I never expected that the SEC would force Blankfein out. I did anticipate that, in allowing him to stay on as CEO, the agency would insist on the firm having an independent nonexecutive chair. This would not have to be a permanent split, but long enough — perhaps two years — for the firm to rebuild its battered reputation.
This is the action that would have made a substantial statement to a nation still suffering from the ill effects of a Wall Street gone amuck that the leading firm in finance is indeed serious and committed about finding its "true north" again.
I use that phrase deliberately, because here is the thing — Goldman Sachs has sitting on its board the one person who could step into the nonexecutive chair role and get the firm perceived as being regrounded in a sense of ethical leadership. That person is Bill George (pictured). Mr. "True North" himself.

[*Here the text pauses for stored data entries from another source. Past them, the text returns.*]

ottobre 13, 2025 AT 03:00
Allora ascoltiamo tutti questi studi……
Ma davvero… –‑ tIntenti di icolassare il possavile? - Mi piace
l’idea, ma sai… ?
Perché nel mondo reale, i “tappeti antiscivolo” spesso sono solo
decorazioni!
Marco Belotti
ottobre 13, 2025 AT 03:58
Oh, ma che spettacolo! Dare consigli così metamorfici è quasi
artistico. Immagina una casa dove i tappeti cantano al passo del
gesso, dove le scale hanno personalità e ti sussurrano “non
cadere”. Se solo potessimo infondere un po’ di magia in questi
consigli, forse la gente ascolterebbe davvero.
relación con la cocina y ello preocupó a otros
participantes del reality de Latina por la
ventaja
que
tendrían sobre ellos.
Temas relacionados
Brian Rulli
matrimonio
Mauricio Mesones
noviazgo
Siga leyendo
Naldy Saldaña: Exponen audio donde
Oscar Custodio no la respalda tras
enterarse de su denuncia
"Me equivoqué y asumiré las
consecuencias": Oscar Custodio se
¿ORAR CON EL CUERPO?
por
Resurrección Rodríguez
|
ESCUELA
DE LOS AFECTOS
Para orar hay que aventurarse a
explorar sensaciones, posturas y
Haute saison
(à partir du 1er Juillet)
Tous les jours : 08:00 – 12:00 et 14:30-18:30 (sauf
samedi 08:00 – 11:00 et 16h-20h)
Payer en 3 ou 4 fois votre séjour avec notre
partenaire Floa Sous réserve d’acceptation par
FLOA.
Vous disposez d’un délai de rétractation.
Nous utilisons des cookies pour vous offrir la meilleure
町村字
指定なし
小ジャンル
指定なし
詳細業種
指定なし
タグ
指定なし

A passing glance at Bill's career — his business accomplishments and contributions to the thought leadership of "doing the right thing" — would persuade that Goldman had taken a decisive step in addressing its defaced image. That should have been a desired outcome of the settlement, one that the firm fully embraced — meaning that Goldman might have proactively taken this action, with or without SEC prompting. It certainly could live with shared leadership, as there is a legacy of shared leadership (albeit insiders) of the firm, as witness the eras when John Whitehead and John Weinberg shared the reins, and then when Robert Rubin and Stephen Friedman were co-leaders.
So, a major surprise in the Goldman SEC settlement, and a major missed opportunity for the firm to restore a sacred reputation for trustworthy and far-sighted leadership.